The environmental record of the former Stalinist empire is a fascinating example of how causes sometimes become what they were created to fight.

Eastern European communism has its roots in opposition to the lusts, madness, militarism and relentless urge for "development" at any price of unregulated 19th century capitalism. Tragically, once they had seized power (inevitably by force), the communists focused on becoming grotesque dopplegangers of what they opposed. They replicated the relentless urge to develop at any price, did so spectacularly badly, and therefore collapsed -- leaving a bitter legacy of environmental degradation in their wake.

Small wonder then that a thoughtful European conservative like Connie Hedegaard, blessed to live in a gentle social democracy like Denmark, would condemn this and play up the "conserve" part of her philosophy's name.

But if she would like another look at a human environmental event that can be seen from space, she should point her copy of Google Earth at Canada -- and specifically, at our principal energy development projects. She will see, no doubt to her horror, what ethic our so-called "conservative" Canadian governments, at both the federal and provincial levels, bring to development.
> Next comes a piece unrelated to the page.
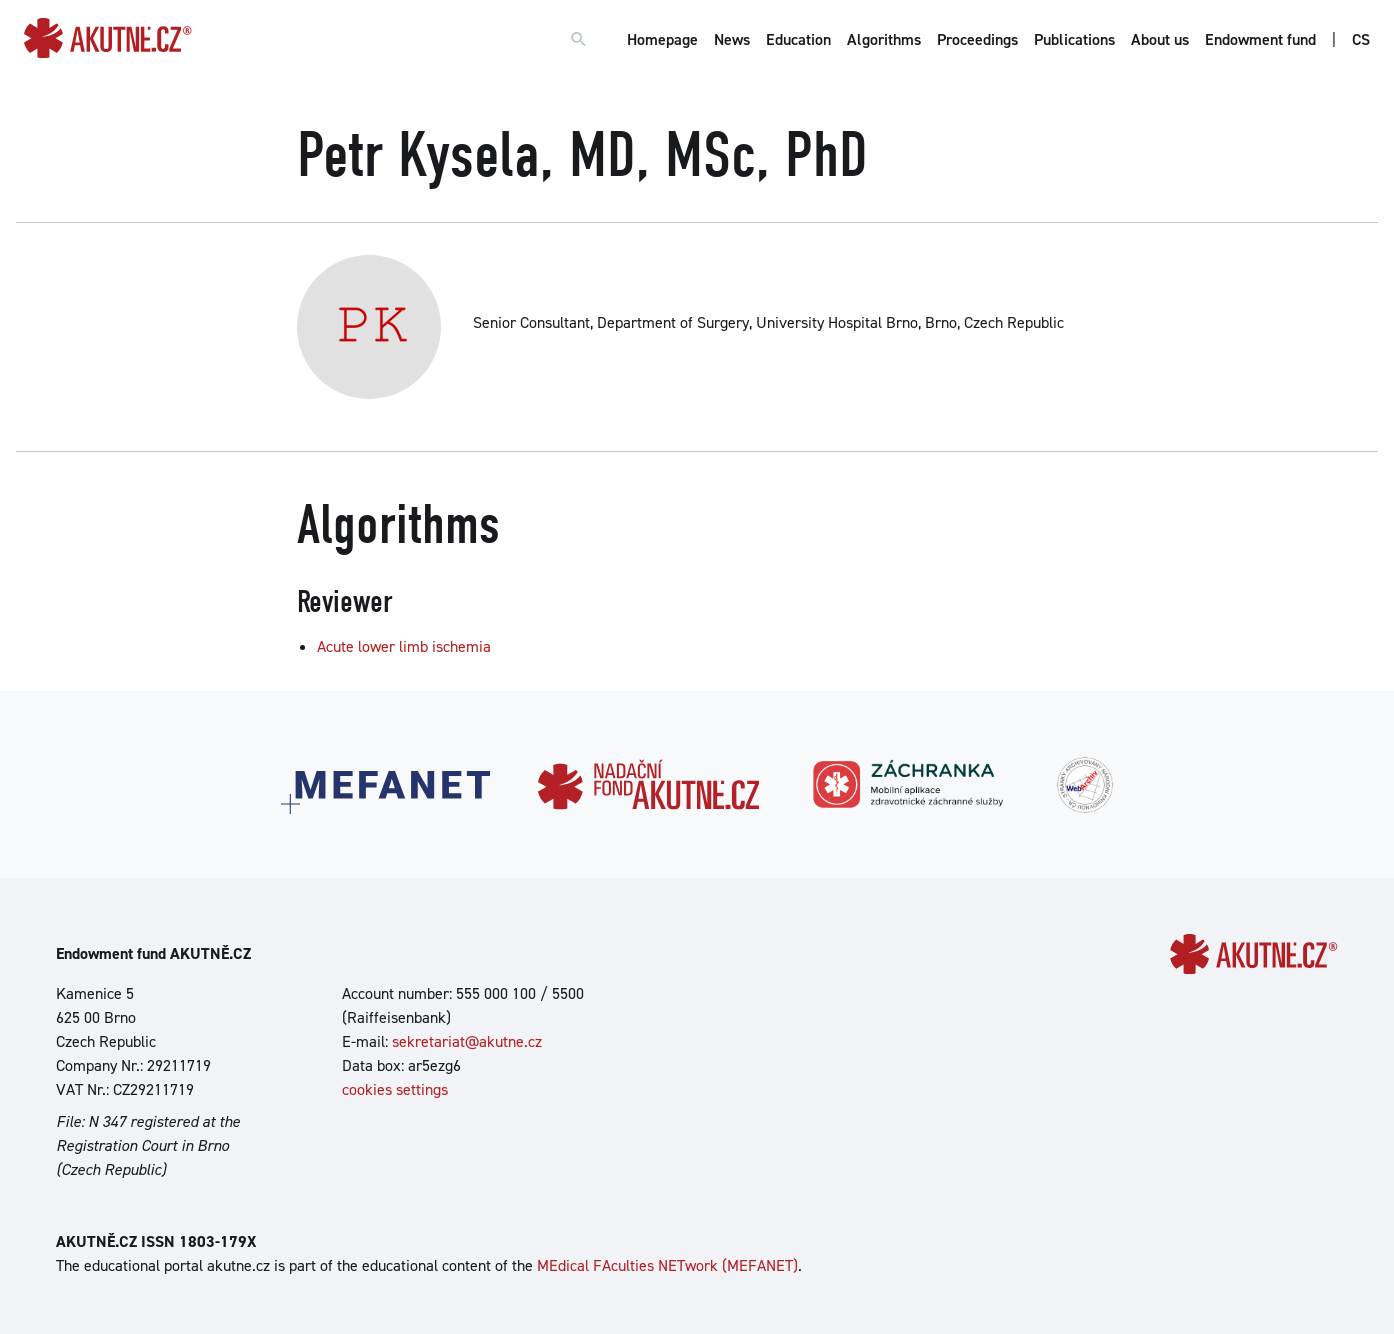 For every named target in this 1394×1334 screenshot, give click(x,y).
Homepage (662, 39)
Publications (1074, 39)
Indeed it seems likely, as things stand now, that Canada's principal objective at Ms. Hedegaard's meeting in Copenhagen will be to directly contradict her -- in an attempt to protect our own reckless lunge for development at any price.

Ms. Hedegaard has apparently been traveling the world trying to build a workable consensus leading up to the Copenhagen negotiations. Perhaps she could spare a day for her "conservative" colleagues in Canada. She could talk to them about the fundamentals of the philosophy they supposedly share with her -- so grossly repudiated in the development they have initiated and continue to sponsor in Canada's energy fields.

Since there is some hope that Canada's national Parliament might spare a bit of time for the issues before our country this fall, perhaps the majority in our Parliament could have a timely word with our government on this topic, too.